Each profile’s runnerActions: block declares disturbances with atSeconds offsets. The runner fires them during the soak and asserts the expected outcome via Prometheus — e.g. that the coordinator’s raft term advanced after a leader-kill, and that the killed shard’s cycle counter resumed after a shard-kill. The summary.json failures: [] field is the regression signal: empty = the static-stability invariant held; non-empty = the run failed regardless of SLO numbers.

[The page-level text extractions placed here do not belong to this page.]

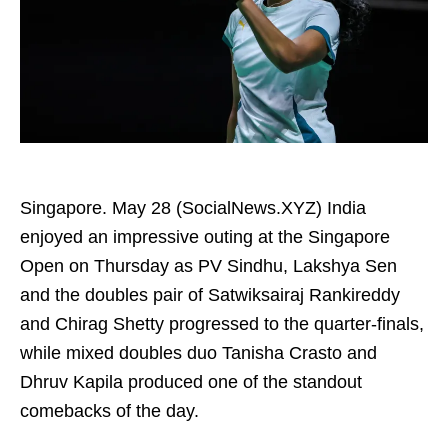
Singapore. May 28 (SocialNews.XYZ) India
enjoyed an impressive outing at the Singapore
Open on Thursday as PV Sindhu, Lakshya Sen
and the doubles pair of Satwiksairaj Rankireddy
and Chirag Shetty progressed to the quarter-finals,
while mixed doubles duo Tanisha Crasto and
Dhruv Kapila produced one of the standout
comebacks of the day.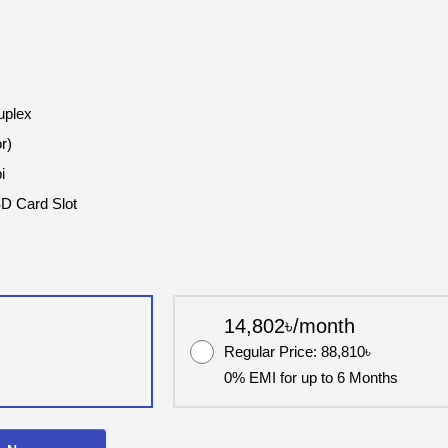
uplex
r)
i
SD Card Slot
14,802৳/month
Regular Price: 88,810৳
0% EMI for up to 6 Months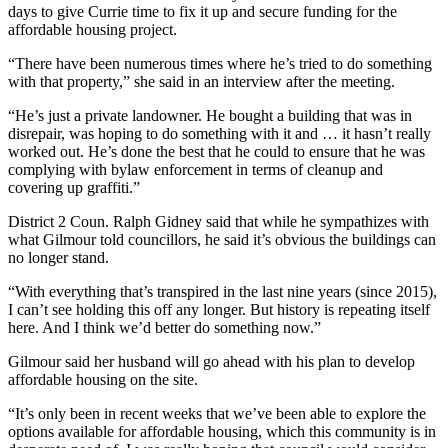
days to give Currie time to fix it up and secure funding for the
affordable housing project.
“There have been numerous times where he’s tried to do something
with that property,” she said in an interview after the meeting.
“He’s just a private landowner. He bought a building that was in
disrepair, was hoping to do something with it and … it hasn’t really
worked out. He’s done the best that he could to ensure that he was
complying with bylaw enforcement in terms of cleanup and
covering up graffiti.”
District 2 Coun. Ralph Gidney said that while he sympathizes with
what Gilmour told councillors, he said it’s obvious the buildings can
no longer stand.
“With everything that’s transpired in the last nine years (since 2015),
I can’t see holding this off any longer. But history is repeating itself
here. And I think we’d better do something now.”
Gilmour said her husband will go ahead with his plan to develop
affordable housing on the site.
“It’s only been in recent weeks that we’ve been able to explore the
options available for affordable housing, which this community is in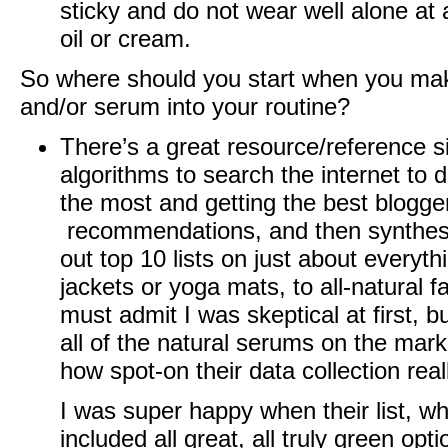
sticky and do not wear well alone at 
oil or cream.
So where should you start when you make
and/or serum into your routine?
There’s a great resource/reference s
algorithms to search the internet to 
the most and getting the best blogger
recommendations, and then synthesize
out top 10 lists on just about everythi
jackets or yoga mats, to all-natural f
must admit I was skeptical at first, bu
all of the natural serums on the marke
how spot-on their data collection reall
I was super happy when their list, w
included all great, all truly green opt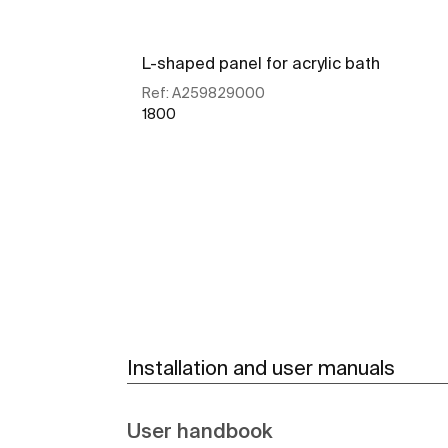
L-shaped panel for acrylic bath
Ref:
A259829000
1800
See more
Installation and user manuals
User handbook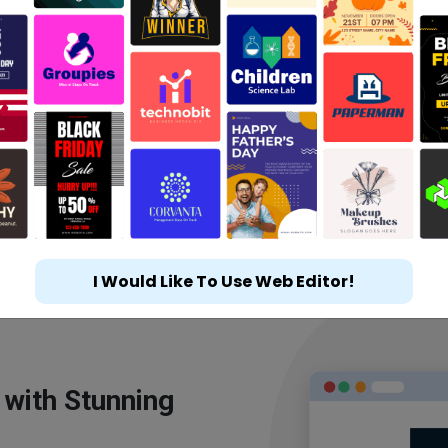
I Would Like To Use Web Editor!
 with Stunning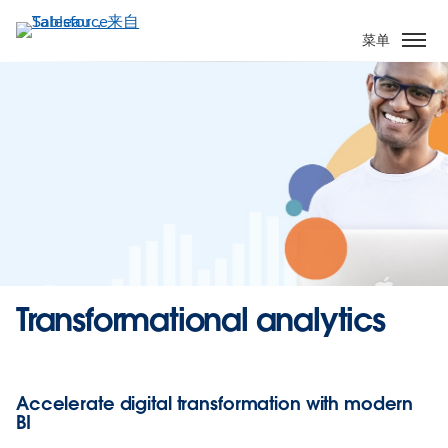
跳
转
菜单
到
主
要
内
容
Transformational analytics
Accelerate digital transformation with modern
BI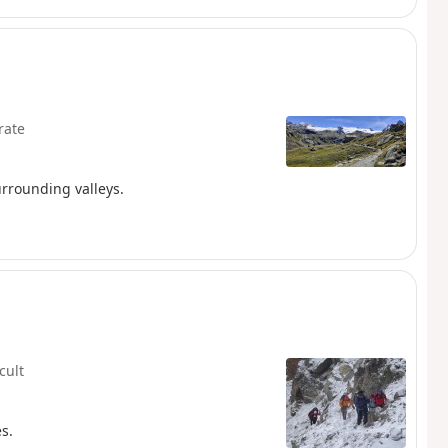
rate
urrounding valleys.
icult
s.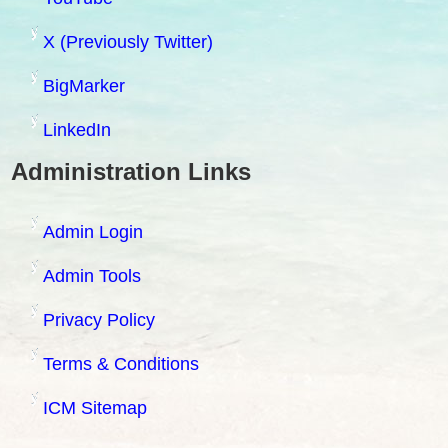
X (Previously Twitter)
BigMarker
LinkedIn
Administration Links
Admin Login
Admin Tools
Privacy Policy
Terms & Conditions
ICM Sitemap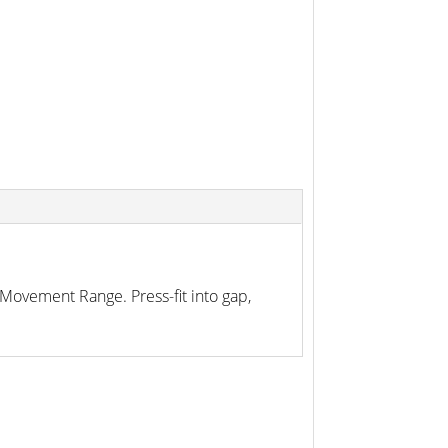
Movement Range. Press-fit into gap,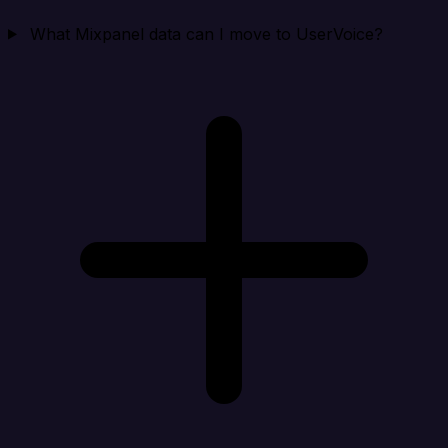
What Mixpanel data can I move to UserVoice?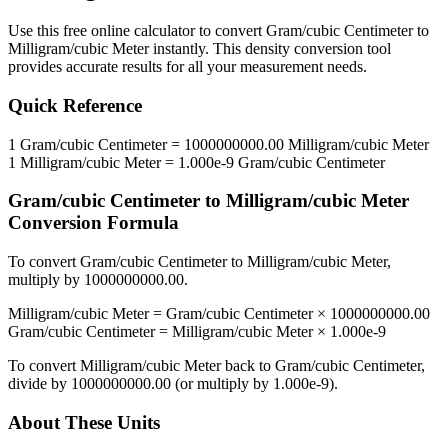
Use this free online calculator to convert
Gram/cubic Centimeter
to
Milligram/cubic Meter
instantly. This
density
conversion tool
provides accurate results for all your measurement needs.
Quick Reference
1
Gram/cubic Centimeter
=
1000000000.00
Milligram/cubic Meter
1
Milligram/cubic Meter
=
1.000e-9
Gram/cubic Centimeter
Gram/cubic Centimeter
to
Milligram/cubic Meter
Conversion Formula
To convert
Gram/cubic Centimeter
to
Milligram/cubic Meter
,
multiply by
1000000000.00
.
Milligram/cubic Meter
=
Gram/cubic Centimeter
×
1000000000.00
Gram/cubic Centimeter
=
Milligram/cubic Meter
×
1.000e-9
To convert
Milligram/cubic Meter
back to
Gram/cubic Centimeter
,
divide by
1000000000.00
(or multiply by
1.000e-9
).
About These Units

What you’re checking after a passing run:

summary.json passed: true and failures: []
the ADR-0054 capacity-delivery gates held throughout — cycle p99 ≤ 5 s, configure-phase p99 ≤ 15 s, bootstrap success ratio ≥ 0.99, node-state-update p99 ≤ 1.5 s, and bigfleet_shard_shortfalls == 0
the end-to-end pod-bind tail is informational — read it for context, don’t gate on it

Notes that aren’t role-specific

Priority + interruption-penalty + reclamation-penalty are the three numbers everyone looks at. Different roles read them differently — workload owners as a self-description, BigFleet operators as inputs to the engine, FinOps as a cost lever — but it’s the same fields.
Static stability is felt as the absence of incidents. Most users never see BigFleet’s failure modes because the property holds; the people who do see it are the ones running BigFleet itself, and even then mostly in pre-release tests.
Out-of-tree providers means the platform team’s provider release cadence is decoupled from BigFleet’s. When BigFleet ships a new version, you don’t have to redeploy your provider; when your provider ships, you don’t have to coordinate with BigFleet maintainers.